Ganz Unrecht hatte Cedric mit seinen Überlegungen nicht. Das Mädchen hatte sich als Kind nie sonderlich für die Forschungen ihres Vaters interessiert – es war aber auch zu viel verlangt, im Kindergartenalter etwas davon zu verstehen. Zwar war sie ein paar Mal im Labor gewesen, aber alles sah gleich für sie aus. Hohe Tische mit etlichen Gerätschaften, Männer in weißen Kitteln mit seltsamen Brillen... Ein süßlicher Geruch und das sanfte Sirren einer Zentrifuge im Hintergrund. Es war wirklich lange her, als Nia sich das letzte Mal in einem Labor befunden hatte. Schließlich war sie seit Ewigkeiten nicht einmal mehr zu Hause gewesen, da ihr Vater so in der Forschung eingespannt war. Nia war das mehr als recht, da sie nicht wusste, was sie im Haus machen sollte, wenn er Tag und Nacht arbeitete. Ihre Mutter war ja bereits verstorben, also wäre sie ganz auf sich gestellt. Innerlich schüttelte sie den Kopf. Nein, da hatte sie lieber das etwas ruhigere, aber dennoch lebendige Campusleben um sich herum. Außerdem war sie immer glücklich, wenn Katja etwas eher aus den Ferien ins Mädchenwohnheim zurükkam, um noch ein wenig Zeit mit ihr zu verbringen. Ihr Vater dagegen zeigte keinerlei Interesse an seiner Tochter, nur an seiner Arbeit. Und genau deswegen wäre es interessant zu wissen, ob er Huans kannte...

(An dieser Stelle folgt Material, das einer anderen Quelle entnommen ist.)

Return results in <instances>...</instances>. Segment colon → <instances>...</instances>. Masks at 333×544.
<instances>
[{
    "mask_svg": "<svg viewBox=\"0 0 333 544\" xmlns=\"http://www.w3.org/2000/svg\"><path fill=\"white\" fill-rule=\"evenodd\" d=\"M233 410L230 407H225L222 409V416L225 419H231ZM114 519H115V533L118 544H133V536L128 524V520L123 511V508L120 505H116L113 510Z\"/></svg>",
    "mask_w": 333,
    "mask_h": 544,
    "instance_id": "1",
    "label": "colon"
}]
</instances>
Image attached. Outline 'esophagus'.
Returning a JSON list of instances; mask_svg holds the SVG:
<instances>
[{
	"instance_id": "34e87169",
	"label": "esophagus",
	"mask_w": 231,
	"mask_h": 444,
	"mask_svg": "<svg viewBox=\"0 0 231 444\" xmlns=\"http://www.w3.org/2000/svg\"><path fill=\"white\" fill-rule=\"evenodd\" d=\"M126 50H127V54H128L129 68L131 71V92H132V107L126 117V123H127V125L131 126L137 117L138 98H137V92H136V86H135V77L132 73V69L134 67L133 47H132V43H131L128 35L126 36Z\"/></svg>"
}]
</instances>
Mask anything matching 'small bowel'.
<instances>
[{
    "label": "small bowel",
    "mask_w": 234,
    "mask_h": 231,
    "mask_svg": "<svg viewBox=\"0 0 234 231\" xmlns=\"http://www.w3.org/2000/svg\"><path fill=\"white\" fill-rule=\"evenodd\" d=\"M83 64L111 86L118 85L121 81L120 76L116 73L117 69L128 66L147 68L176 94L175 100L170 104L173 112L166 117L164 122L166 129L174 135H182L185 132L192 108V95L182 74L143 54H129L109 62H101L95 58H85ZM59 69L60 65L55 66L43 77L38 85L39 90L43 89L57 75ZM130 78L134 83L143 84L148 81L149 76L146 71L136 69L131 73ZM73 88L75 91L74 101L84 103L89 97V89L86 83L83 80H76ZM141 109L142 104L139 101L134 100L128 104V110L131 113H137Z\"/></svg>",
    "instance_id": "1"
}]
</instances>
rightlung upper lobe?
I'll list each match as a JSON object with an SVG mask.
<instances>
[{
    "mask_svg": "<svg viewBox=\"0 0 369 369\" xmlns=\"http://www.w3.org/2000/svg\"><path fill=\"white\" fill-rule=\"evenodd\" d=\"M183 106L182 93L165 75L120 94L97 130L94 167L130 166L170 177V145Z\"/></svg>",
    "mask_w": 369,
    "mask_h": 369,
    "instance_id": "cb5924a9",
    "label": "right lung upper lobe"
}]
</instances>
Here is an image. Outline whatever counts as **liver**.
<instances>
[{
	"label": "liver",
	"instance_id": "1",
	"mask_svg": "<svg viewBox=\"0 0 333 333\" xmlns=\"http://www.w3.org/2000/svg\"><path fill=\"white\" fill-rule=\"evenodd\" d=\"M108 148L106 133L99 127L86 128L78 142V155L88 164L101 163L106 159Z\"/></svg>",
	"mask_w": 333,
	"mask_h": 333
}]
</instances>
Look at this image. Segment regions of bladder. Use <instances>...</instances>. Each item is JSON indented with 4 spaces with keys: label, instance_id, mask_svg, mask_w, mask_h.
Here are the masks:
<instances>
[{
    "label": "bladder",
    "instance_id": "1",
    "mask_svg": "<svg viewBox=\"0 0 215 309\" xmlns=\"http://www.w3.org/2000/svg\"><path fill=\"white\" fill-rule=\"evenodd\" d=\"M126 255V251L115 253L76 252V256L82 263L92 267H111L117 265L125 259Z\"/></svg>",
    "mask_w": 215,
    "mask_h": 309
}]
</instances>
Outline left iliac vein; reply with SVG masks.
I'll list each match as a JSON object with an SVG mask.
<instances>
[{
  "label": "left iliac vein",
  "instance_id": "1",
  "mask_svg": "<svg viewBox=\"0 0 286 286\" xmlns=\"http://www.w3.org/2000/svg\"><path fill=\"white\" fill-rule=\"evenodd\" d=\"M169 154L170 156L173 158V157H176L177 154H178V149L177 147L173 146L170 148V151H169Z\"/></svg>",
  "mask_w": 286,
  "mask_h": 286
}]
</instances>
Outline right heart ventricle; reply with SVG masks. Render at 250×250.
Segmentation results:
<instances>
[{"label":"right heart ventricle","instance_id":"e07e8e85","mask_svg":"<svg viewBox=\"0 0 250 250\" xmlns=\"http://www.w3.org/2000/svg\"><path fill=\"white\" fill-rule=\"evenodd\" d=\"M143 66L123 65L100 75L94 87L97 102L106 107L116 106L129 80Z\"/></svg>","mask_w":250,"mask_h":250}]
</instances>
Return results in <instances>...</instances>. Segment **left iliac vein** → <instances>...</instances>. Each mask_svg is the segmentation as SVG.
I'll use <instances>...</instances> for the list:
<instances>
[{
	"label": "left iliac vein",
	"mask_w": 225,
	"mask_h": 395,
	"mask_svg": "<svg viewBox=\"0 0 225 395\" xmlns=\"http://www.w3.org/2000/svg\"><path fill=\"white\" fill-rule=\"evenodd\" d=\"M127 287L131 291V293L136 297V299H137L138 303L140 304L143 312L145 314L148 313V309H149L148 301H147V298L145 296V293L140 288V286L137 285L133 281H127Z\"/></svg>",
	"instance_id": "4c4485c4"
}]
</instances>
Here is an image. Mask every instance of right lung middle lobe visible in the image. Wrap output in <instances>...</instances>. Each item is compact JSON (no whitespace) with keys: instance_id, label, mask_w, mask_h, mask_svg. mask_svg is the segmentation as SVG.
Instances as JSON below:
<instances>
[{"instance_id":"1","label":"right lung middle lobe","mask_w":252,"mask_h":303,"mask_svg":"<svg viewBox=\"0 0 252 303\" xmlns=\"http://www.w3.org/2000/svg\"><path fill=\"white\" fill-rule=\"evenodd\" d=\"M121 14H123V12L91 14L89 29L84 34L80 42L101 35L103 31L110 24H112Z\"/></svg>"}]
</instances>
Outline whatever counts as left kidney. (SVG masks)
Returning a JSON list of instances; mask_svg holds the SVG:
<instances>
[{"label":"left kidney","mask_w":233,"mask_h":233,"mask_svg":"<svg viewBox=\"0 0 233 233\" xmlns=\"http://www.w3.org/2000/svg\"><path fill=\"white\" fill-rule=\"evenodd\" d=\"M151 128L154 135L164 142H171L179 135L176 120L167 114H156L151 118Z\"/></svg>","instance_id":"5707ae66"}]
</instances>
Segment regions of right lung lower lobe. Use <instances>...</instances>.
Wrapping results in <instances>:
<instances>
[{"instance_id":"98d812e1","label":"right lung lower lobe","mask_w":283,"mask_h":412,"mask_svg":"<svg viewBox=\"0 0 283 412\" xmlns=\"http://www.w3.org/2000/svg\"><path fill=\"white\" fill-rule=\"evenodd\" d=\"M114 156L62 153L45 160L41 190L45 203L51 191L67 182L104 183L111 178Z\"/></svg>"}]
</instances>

Vielleicht wusste ihr Vater nichts über Huans...
Vielleicht aber doch.
Nia wollte es drauf ankommen lassen. Sie wollte ihn persönlich befragen und ihren Wissensdurst stillen.

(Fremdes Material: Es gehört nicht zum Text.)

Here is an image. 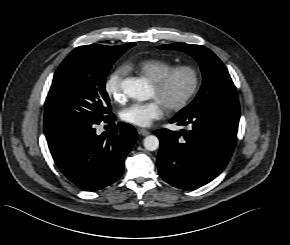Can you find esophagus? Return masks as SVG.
I'll use <instances>...</instances> for the list:
<instances>
[{
    "mask_svg": "<svg viewBox=\"0 0 290 245\" xmlns=\"http://www.w3.org/2000/svg\"><path fill=\"white\" fill-rule=\"evenodd\" d=\"M139 133L142 135V136H147L150 134V131L146 130V129H143V128H140L139 129Z\"/></svg>",
    "mask_w": 290,
    "mask_h": 245,
    "instance_id": "34e87169",
    "label": "esophagus"
}]
</instances>
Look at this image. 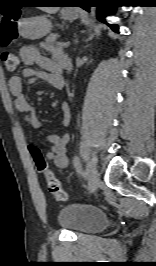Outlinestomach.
I'll list each match as a JSON object with an SVG mask.
<instances>
[{"instance_id": "obj_1", "label": "stomach", "mask_w": 156, "mask_h": 266, "mask_svg": "<svg viewBox=\"0 0 156 266\" xmlns=\"http://www.w3.org/2000/svg\"><path fill=\"white\" fill-rule=\"evenodd\" d=\"M64 19L73 20L78 17L75 10H62ZM52 30V23L45 16H40L32 19H24L19 23L20 34L29 39H40Z\"/></svg>"}]
</instances>
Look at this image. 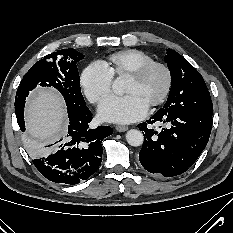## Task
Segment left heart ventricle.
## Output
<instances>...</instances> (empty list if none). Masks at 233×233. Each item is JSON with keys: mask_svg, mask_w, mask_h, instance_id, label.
Returning <instances> with one entry per match:
<instances>
[{"mask_svg": "<svg viewBox=\"0 0 233 233\" xmlns=\"http://www.w3.org/2000/svg\"><path fill=\"white\" fill-rule=\"evenodd\" d=\"M165 85V76L161 69L150 70L142 79L134 81L126 78L124 93L134 94L148 106L161 94Z\"/></svg>", "mask_w": 233, "mask_h": 233, "instance_id": "obj_1", "label": "left heart ventricle"}]
</instances>
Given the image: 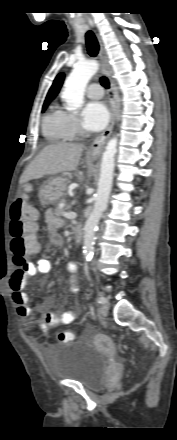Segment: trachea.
Wrapping results in <instances>:
<instances>
[{"mask_svg": "<svg viewBox=\"0 0 177 440\" xmlns=\"http://www.w3.org/2000/svg\"><path fill=\"white\" fill-rule=\"evenodd\" d=\"M87 51L90 56L95 57L99 51V44L96 36L92 31H88L85 35ZM101 85L105 88H109V81L107 77L103 76L100 78Z\"/></svg>", "mask_w": 177, "mask_h": 440, "instance_id": "trachea-1", "label": "trachea"}]
</instances>
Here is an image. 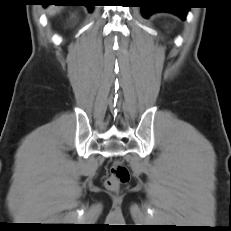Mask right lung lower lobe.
<instances>
[{
    "mask_svg": "<svg viewBox=\"0 0 231 231\" xmlns=\"http://www.w3.org/2000/svg\"><path fill=\"white\" fill-rule=\"evenodd\" d=\"M44 6L55 4V5H84L90 12L93 11V6L89 3V0H44Z\"/></svg>",
    "mask_w": 231,
    "mask_h": 231,
    "instance_id": "1",
    "label": "right lung lower lobe"
}]
</instances>
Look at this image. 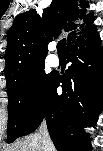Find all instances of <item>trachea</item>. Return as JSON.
Masks as SVG:
<instances>
[{"mask_svg": "<svg viewBox=\"0 0 103 151\" xmlns=\"http://www.w3.org/2000/svg\"><path fill=\"white\" fill-rule=\"evenodd\" d=\"M57 50L59 55H65L66 53V39H62L57 44Z\"/></svg>", "mask_w": 103, "mask_h": 151, "instance_id": "trachea-1", "label": "trachea"}]
</instances>
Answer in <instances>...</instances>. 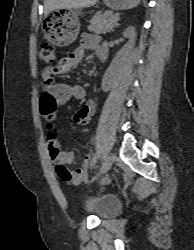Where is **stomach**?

Doch dafür musste sie erst einmal hier rauskommen.
Ein jäher Schmerz holte ihn zurück in die Realität. Eine Nadel steckte in seinem Finger, weil er so unkonzentriert gewesen war. Ein langer, tiefer Seufzer entkam seinem sonnengebebräuntem Gesicht. Fragen über Fragen, auf die er wohl niemals eine Antwort finden würde. Alleine schon, weil er einfach zu schüchtern war, danach zu fragen. Und zum anderen...
Die Tür schlug gegen die Wand. Fast hätte Lorcan einen Sprung zur Decke gemacht. Sein Herz klopfte laut und vernehmlich, als er sich erschrocken umdrehte. Es konnte ja nur eine Person sein, die so übellaunig in das Zimmer platzte...

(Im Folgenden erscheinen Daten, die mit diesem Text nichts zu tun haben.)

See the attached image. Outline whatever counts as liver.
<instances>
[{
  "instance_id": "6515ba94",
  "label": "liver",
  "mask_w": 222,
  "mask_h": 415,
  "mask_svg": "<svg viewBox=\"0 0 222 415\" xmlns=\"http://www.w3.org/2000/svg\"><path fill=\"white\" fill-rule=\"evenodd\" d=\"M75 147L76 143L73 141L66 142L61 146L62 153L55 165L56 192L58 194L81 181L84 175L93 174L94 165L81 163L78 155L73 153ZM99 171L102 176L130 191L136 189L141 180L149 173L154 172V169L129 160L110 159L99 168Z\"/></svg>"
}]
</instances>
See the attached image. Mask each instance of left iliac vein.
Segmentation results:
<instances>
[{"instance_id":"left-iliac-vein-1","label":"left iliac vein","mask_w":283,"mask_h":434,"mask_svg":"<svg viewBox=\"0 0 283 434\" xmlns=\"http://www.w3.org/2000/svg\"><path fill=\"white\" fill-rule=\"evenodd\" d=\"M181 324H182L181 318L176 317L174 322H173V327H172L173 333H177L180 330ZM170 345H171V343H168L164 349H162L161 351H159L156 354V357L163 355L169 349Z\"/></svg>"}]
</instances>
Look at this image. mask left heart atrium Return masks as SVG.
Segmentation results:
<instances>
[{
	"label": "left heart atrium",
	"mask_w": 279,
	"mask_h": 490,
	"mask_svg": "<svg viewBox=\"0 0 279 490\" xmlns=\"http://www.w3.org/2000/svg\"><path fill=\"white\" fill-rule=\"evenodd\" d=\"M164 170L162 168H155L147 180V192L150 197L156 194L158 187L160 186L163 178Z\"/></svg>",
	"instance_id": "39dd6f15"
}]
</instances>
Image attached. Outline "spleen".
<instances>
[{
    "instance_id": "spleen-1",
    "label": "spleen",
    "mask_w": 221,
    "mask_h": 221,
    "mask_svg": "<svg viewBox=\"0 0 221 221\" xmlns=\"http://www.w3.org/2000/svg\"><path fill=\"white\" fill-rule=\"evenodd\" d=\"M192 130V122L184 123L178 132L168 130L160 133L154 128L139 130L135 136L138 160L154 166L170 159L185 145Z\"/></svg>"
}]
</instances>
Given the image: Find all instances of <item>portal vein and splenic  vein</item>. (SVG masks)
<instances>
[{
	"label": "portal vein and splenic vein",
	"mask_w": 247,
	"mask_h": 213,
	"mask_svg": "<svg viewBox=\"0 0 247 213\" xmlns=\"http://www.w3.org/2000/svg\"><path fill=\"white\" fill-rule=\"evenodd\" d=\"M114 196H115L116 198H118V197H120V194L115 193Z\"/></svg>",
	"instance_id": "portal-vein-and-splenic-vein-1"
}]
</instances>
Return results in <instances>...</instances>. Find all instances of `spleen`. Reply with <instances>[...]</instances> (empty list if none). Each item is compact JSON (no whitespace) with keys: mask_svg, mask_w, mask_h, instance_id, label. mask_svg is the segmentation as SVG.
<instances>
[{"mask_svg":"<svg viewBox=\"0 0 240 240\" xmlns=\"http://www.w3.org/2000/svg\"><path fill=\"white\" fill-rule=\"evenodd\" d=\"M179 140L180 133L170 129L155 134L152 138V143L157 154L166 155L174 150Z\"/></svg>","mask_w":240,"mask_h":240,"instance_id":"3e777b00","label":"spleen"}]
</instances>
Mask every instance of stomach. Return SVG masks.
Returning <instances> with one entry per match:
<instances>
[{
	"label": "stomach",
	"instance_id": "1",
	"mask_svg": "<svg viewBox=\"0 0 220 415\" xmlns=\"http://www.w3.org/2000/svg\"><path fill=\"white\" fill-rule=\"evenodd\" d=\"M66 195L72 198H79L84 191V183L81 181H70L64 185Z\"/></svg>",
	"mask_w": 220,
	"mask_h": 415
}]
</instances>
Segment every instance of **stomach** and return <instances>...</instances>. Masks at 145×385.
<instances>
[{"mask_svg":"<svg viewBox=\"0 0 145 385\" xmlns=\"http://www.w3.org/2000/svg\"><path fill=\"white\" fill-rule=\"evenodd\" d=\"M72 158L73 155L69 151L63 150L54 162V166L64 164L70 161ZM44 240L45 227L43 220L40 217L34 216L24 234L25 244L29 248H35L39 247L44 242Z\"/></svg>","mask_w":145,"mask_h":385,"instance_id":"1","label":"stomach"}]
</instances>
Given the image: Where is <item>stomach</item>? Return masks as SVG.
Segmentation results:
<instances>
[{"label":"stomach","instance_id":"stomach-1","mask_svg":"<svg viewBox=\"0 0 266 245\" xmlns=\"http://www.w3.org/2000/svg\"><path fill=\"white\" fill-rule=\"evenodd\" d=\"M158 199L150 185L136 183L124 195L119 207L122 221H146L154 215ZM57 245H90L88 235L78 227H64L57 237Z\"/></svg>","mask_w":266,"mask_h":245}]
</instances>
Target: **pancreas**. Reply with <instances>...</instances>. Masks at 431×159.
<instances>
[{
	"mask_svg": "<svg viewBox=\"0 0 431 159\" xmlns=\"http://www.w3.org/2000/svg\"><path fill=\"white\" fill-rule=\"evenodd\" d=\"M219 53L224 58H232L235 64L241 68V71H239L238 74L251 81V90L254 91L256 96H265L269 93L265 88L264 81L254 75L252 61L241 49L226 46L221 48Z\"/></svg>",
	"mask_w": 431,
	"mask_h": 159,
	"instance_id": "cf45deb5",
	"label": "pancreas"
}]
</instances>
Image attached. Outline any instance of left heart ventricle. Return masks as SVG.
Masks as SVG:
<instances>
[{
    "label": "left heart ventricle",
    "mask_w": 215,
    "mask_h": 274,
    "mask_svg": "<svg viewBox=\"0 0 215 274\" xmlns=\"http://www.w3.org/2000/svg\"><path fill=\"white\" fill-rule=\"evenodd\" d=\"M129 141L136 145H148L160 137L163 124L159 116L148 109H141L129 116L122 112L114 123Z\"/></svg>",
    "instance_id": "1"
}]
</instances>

"Willkommen zurück, Lais.", begrüßte er sie freundlich. "Ist alles in Ordnung?"
"Es gibt Menschen, die machen mich fertig mit ihrer Einfältigkeit!", grunzte Lais zur Antwort.
"Pardon, ich verstehe nicht..."
"Doch nicht du!", entgegnete sie und wirbelte herum. Ihre schmalen, dunklen Augen funkelten bedrohlich. Normalerweise war Lais ruhig und gelassen und nichts konnte sie aus der Fassung bringen. Doch dies schien ein schwerwiegender Fall zu sein. "Nia Toshiki meine ich!" Mit diesen Worten schnappte sie sich die halbleere Wasserflasche neben Lorcan und trank sie in einem Zug aus. Jetzt war sie wieder heruntergefahren. Lässig schritt sie um den Tisch herum und betrachtete eindringlich den Stoff, den Lorcan in der Hand hielt.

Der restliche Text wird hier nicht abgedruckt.